* The task:
All lines in the material below that hold "Infant" should be found and copied.

* Data supplied:

== Segment start ==

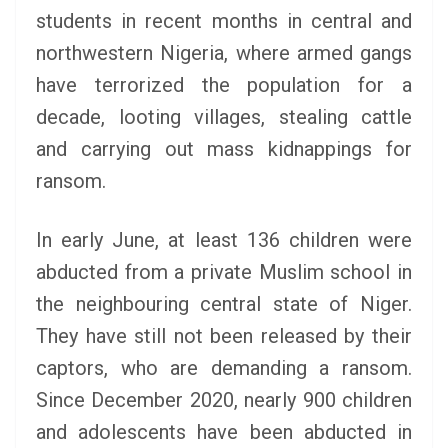
students in recent months in central and
northwestern Nigeria, where armed gangs
have terrorized the population for a
decade, looting villages, stealing cattle
and carrying out mass kidnappings for
ransom.
In early June, at least 136 children were
abducted from a private Muslim school in
the neighbouring central state of Niger.
They have still not been released by their
captors, who are demanding a ransom.
Since December 2020, nearly 900 children
and adolescents have been abducted in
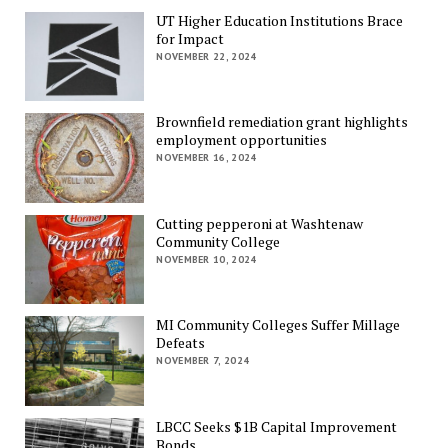
UT Higher Education Institutions Brace
for Impact
NOVEMBER 22, 2024
Brownfield remediation grant highlights
employment opportunities
NOVEMBER 16, 2024
Cutting pepperoni at Washtenaw
Community College
NOVEMBER 10, 2024
MI Community Colleges Suffer Millage
Defeats
NOVEMBER 7, 2024
LBCC Seeks $1B Capital Improvement
Bonds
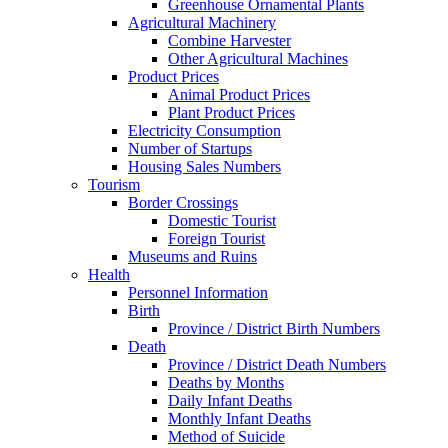
Greenhouse Ornamental Plants
Agricultural Machinery
Combine Harvester
Other Agricultural Machines
Product Prices
Animal Product Prices
Plant Product Prices
Electricity Consumption
Number of Startups
Housing Sales Numbers
Tourism
Border Crossings
Domestic Tourist
Foreign Tourist
Museums and Ruins
Health
Personnel Information
Birth
Province / District Birth Numbers
Death
Province / District Death Numbers
Deaths by Months
Daily Infant Deaths
Monthly Infant Deaths
Method of Suicide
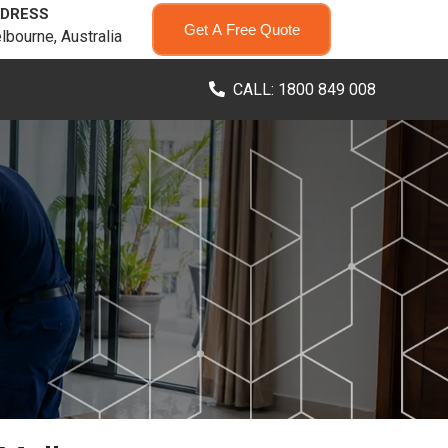
DRESS
Get A Free Quote
lbourne, Australia
CALL: 1800 849 008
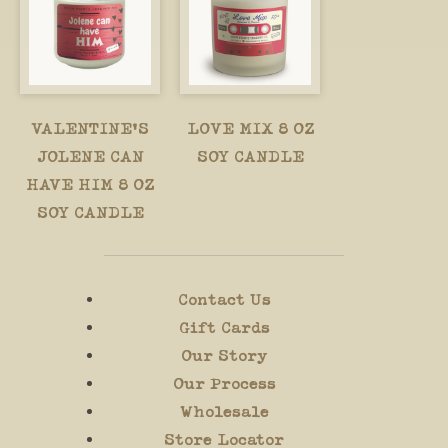
VALENTINE'S
LOVE MIX 8 OZ
JOLENE CAN
SOY CANDLE
HAVE HIM 8 OZ
SOY CANDLE
Contact Us
Gift Cards
Our Story
Our Process
Wholesale
Store Locator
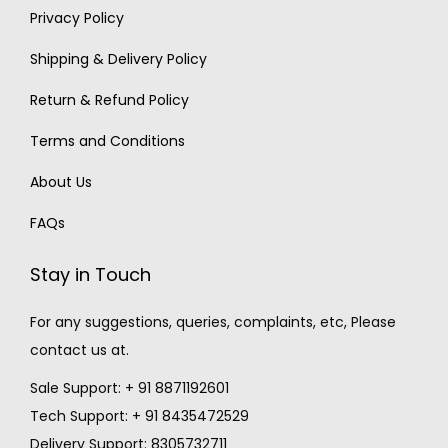
Privacy Policy
Shipping & Delivery Policy
Return & Refund Policy
Terms and Conditions
About Us
FAQs
Stay in Touch
For any suggestions, queries, complaints, etc, Please
contact us at.
Sale Support: + 91 8871192601
Tech Support: + 91 8435472529
Delivery Support: 8305732711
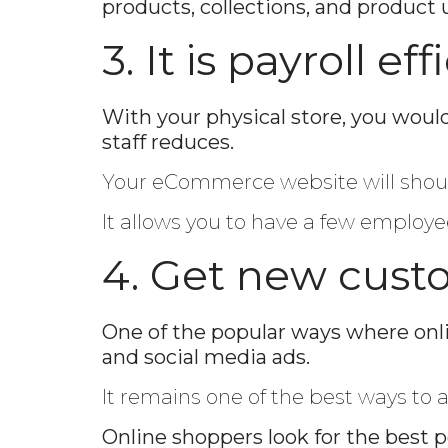
products, collections, and product 
3. It is payroll eff
With your physical store, you wou
staff reduces.
Your eCommerce website will shoulde
It allows you to have a few employe
4. Get new custo
One of the popular ways where onli
and social media ads.
It remains one of the best ways to 
Online shoppers look for the best p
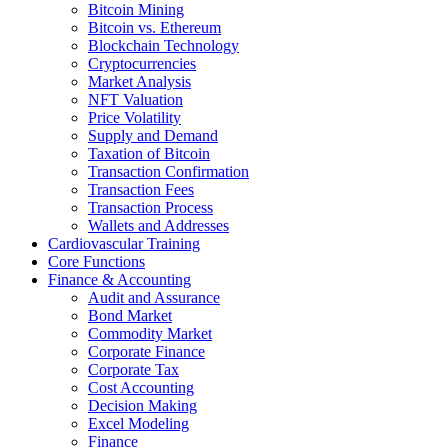
Bitcoin Mining
Bitcoin vs. Ethereum
Blockchain Technology
Cryptocurrencies
Market Analysis
NFT Valuation
Price Volatility
Supply and Demand
Taxation of Bitcoin
Transaction Confirmation
Transaction Fees
Transaction Process
Wallets and Addresses
Cardiovascular Training
Core Functions
Finance & Accounting
Audit and Assurance
Bond Market
Commodity Market
Corporate Finance
Corporate Tax
Cost Accounting
Decision Making
Excel Modeling
Finance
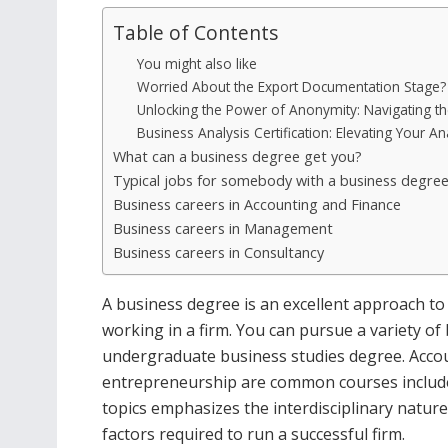
Table of Contents
You might also like
Worried About the Export Documentation Stage? H
Unlocking the Power of Anonymity: Navigating th
Business Analysis Certification: Elevating Your Ana
What can a business degree get you?
Typical jobs for somebody with a business degre
Business careers in Accounting and Finance
Business careers in Management
Business careers in Consultancy
A business degree is an excellent approach to 
working in a firm. You can pursue a variety o
undergraduate business studies degree. Accou
entrepreneurship are common courses included
topics emphasizes the interdisciplinary nature
factors required to run a successful firm.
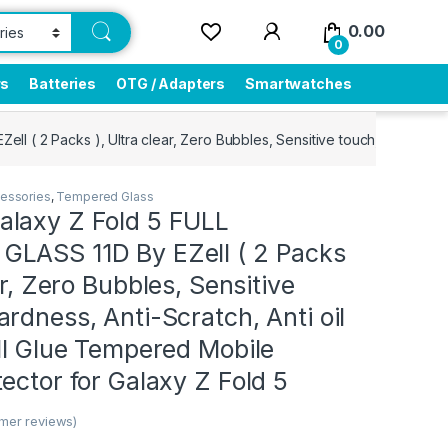
0.00
0
rs
Batteries
OTG / Adapters
Smartwatches
 ( 2 Packs ), Ultra clear, Zero Bubbles, Sensitive touch,9H Hardness
essories
,
Tempered Glass
laxy Z Fold 5 FULL
LASS 11D By EZell ( 2 Packs
ar, Zero Bubbles, Sensitive
rdness, Anti-Scratch, Anti oil
ll Glue Tempered Mobile
ector for Galaxy Z Fold 5
mer reviews)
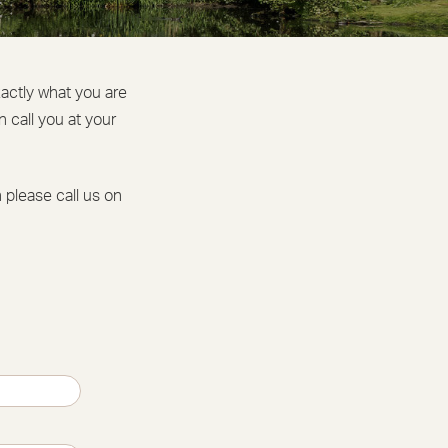
xactly what you are
 call you at your
n please call us on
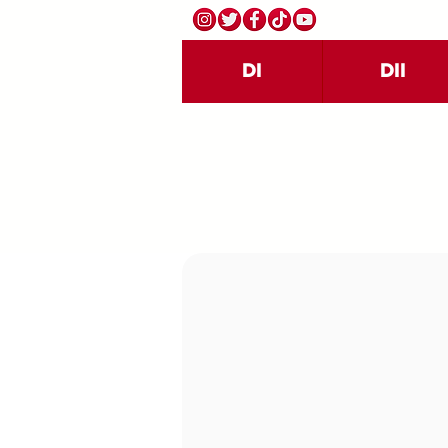
DI
DII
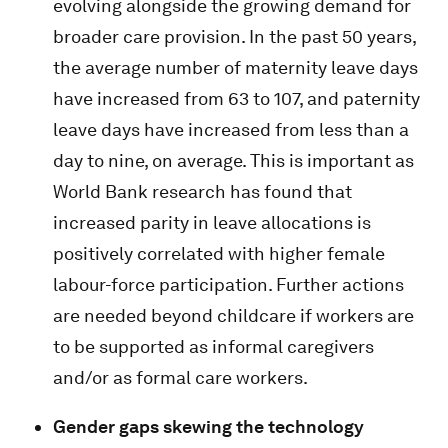
evolving alongside the growing demand for
broader care provision. In the past 50 years,
the average number of maternity leave days
have increased from 63 to 107, and paternity
leave days have increased from less than a
day to nine, on average. This is important as
World Bank research has found that
increased parity in leave allocations is
positively correlated with higher female
labour-force participation. Further actions
are needed beyond childcare if workers are
to be supported as informal caregivers
and/or as formal care workers.
Gender gaps skewing the technology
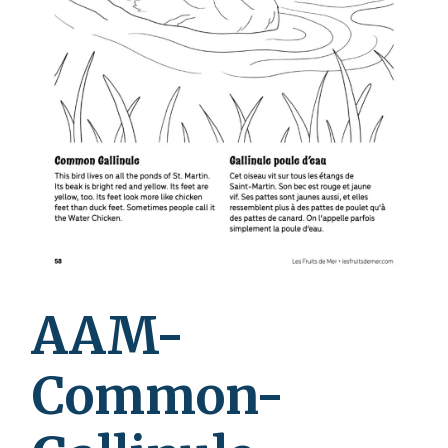
AAM-
Common-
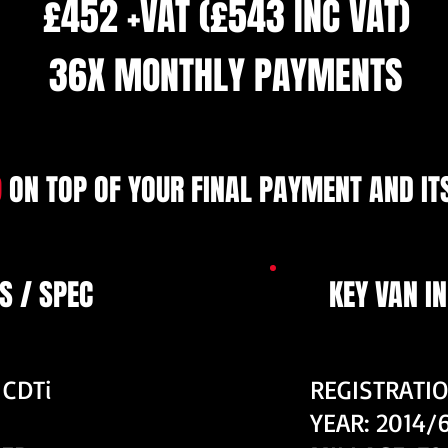
£452 +VAT (£543 INC VAT)
36X MONTHLY PAYMENTS
9
ON TOP OF YOUR FINAL PAYMENT AND ITS
S / SPEC
KEY VAN I
 CDTi
REGISTRATI
YEAR: 2014/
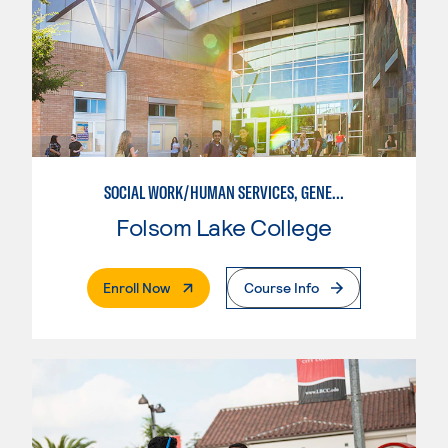
SOCIAL WORK/HUMAN SERVICES, GENERAL
Folsom Lake College
. External Page
Enroll Now
Course Info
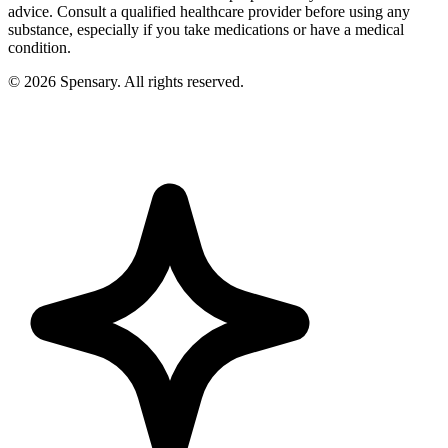
advice. Consult a qualified healthcare provider before using any
substance, especially if you take medications or have a medical
condition.
©
2026
Spensary. All rights reserved.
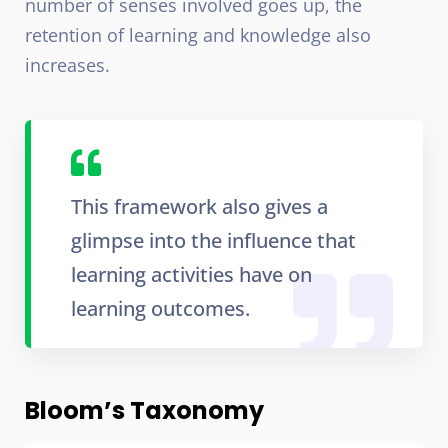
number of senses involved goes up, the
retention of learning and knowledge also
increases.
This framework also gives a
glimpse into the influence that
learning activities have on
learning outcomes.
Bloom’s Taxonomy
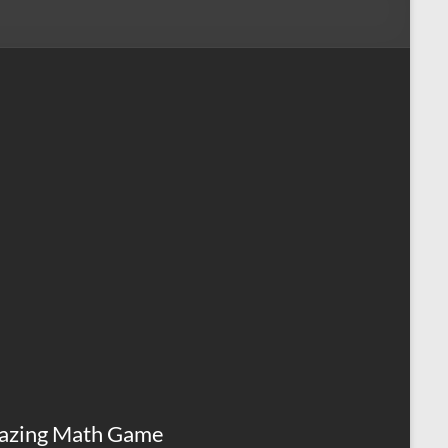
azing Math Game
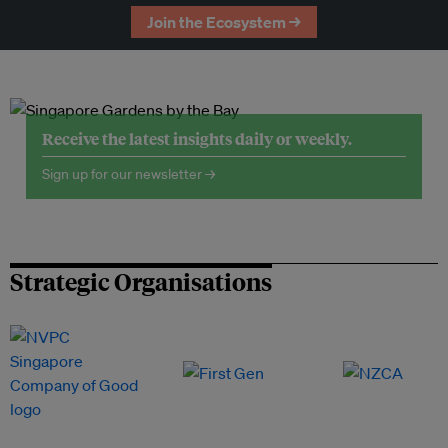
Join the Ecosystem →
Receive the latest insights daily or weekly.
Sign up for our newsletter →
Strategic Organisations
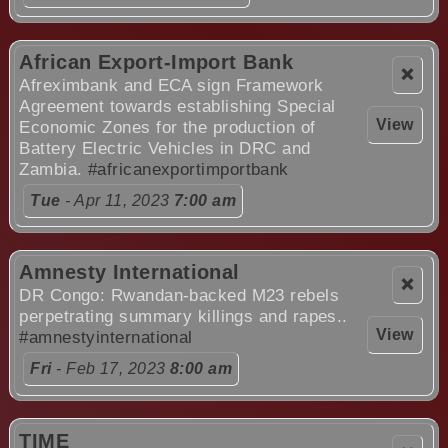
African Export-Import Bank
❌
Afreximbank and ECA sign Framework
Agreement towards establishing Special
View
Economic Zones for the production of
Battery Electric Vehicles in DRC and
Zambia.
#africanexportimportbank
Tue
- Apr 11, 2023
7:00 am
Amnesty International
❌
DR Congo: Rwandan-backed M23 rebels
perpetrating summary killings and rapes..
View
#amnestyinternational
Fri
- Feb 17, 2023
8:00 am
TIME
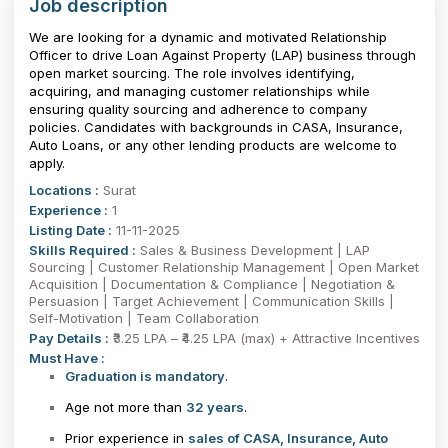
Job description
We are looking for a dynamic and motivated Relationship
Officer to drive Loan Against Property (LAP) business through
open market sourcing. The role involves identifying,
acquiring, and managing customer relationships while
ensuring quality sourcing and adherence to company
policies. Candidates with backgrounds in CASA, Insurance,
Auto Loans, or any other lending products are welcome to
apply.
Locations :
Surat
Experience :
1
Listing Date :
11-11-2025
Skills Required :
Sales & Business Development | LAP
Sourcing | Customer Relationship Management | Open Market
Acquisition | Documentation & Compliance | Negotiation &
Persuasion | Target Achievement | Communication Skills |
Self-Motivation | Team Collaboration
Pay Details :
₹3.25 LPA – ₹4.25 LPA (max) + Attractive Incentives
Must Have :
Graduation is mandatory
.
Age not more than
32 years
.
Prior experience in
sales of CASA, Insurance, Auto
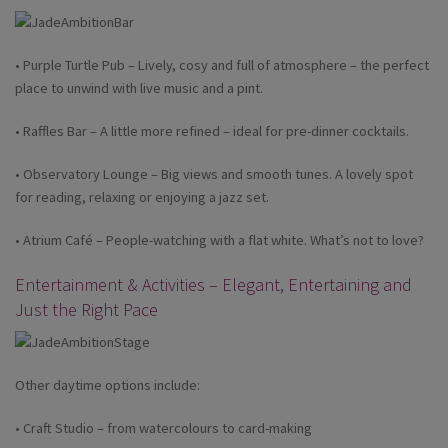
• Purple Turtle Pub – Lively, cosy and full of atmosphere – the perfect
place to unwind with live music and a pint.
• Raffles Bar – A little more refined – ideal for pre-dinner cocktails.
• Observatory Lounge – Big views and smooth tunes. A lovely spot
for reading, relaxing or enjoying a jazz set.
• Atrium Café – People-watching with a flat white. What’s not to love?
Entertainment & Activities – Elegant, Entertaining and
Just the Right Pace
Other daytime options include:
• Craft Studio – from watercolours to card-making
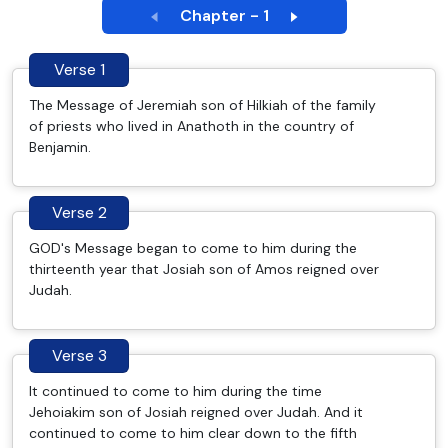
Chapter - 1
Verse 1
The Message of Jeremiah son of Hilkiah of the family
of priests who lived in Anathoth in the country of
Benjamin.
Verse 2
GOD's Message began to come to him during the
thirteenth year that Josiah son of Amos reigned over
Judah.
Verse 3
It continued to come to him during the time
Jehoiakim son of Josiah reigned over Judah. And it
continued to come to him clear down to the fifth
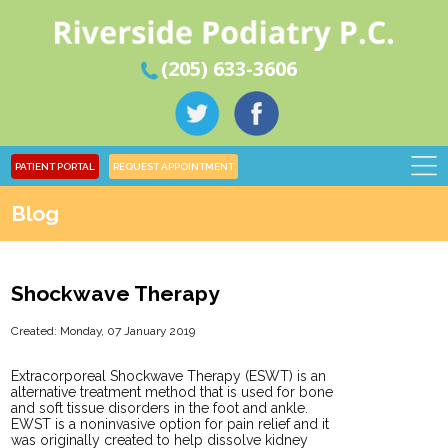
(205) 633-3606
PATIENT PORTAL
REQUEST APPOINTMENT
Blog
Shockwave Therapy
Created:
Monday, 07 January 2019
Extracorporeal Shockwave Therapy (ESWT) is an
alternative treatment method that is used for bone
and soft tissue disorders in the foot and ankle.
EWST is a noninvasive option for pain relief and it
was originally created to help dissolve kidney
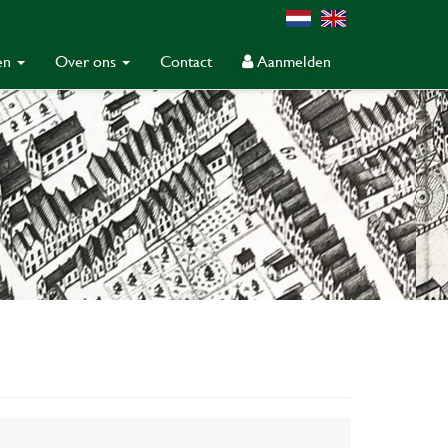
gen
Over ons
Contact
Aanmelden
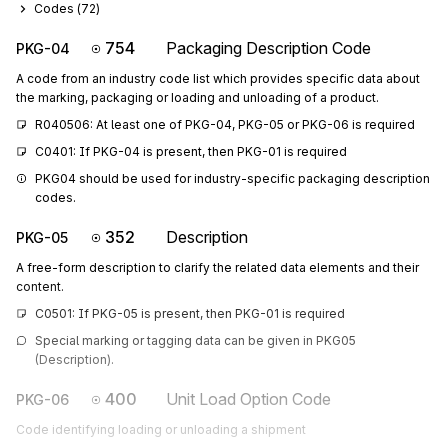
Codes (
72
)
754
Packaging Description Code
PKG-04
A code from an industry code list which provides specific data about
the marking, packaging or loading and unloading of a product.
R040506: At least one of PKG-04, PKG-05 or PKG-06 is required
C0401: If PKG-04 is present, then PKG-01 is required
PKG04 should be used for industry-specific packaging description 
codes.
352
Description
PKG-05
A free-form description to clarify the related data elements and their
content.
C0501: If PKG-05 is present, then PKG-01 is required
Special marking or tagging data can be given in PKG05 
(Description).
400
Unit Load Option Code
PKG-06
Code identifying loading or unloading a shipment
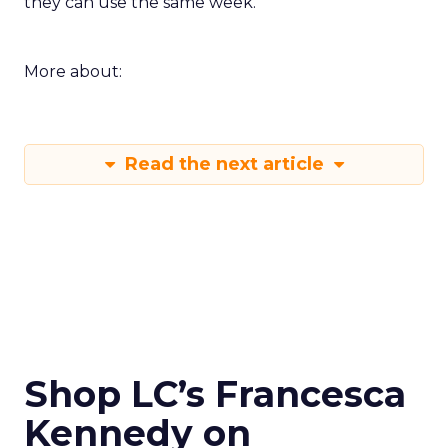
they can use the same week.
More about:
Read the next article
Shop LC’s Francesca
Kennedy on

== Segment end ==

* Result:
Daily Infant Deaths
Monthly Infant Deaths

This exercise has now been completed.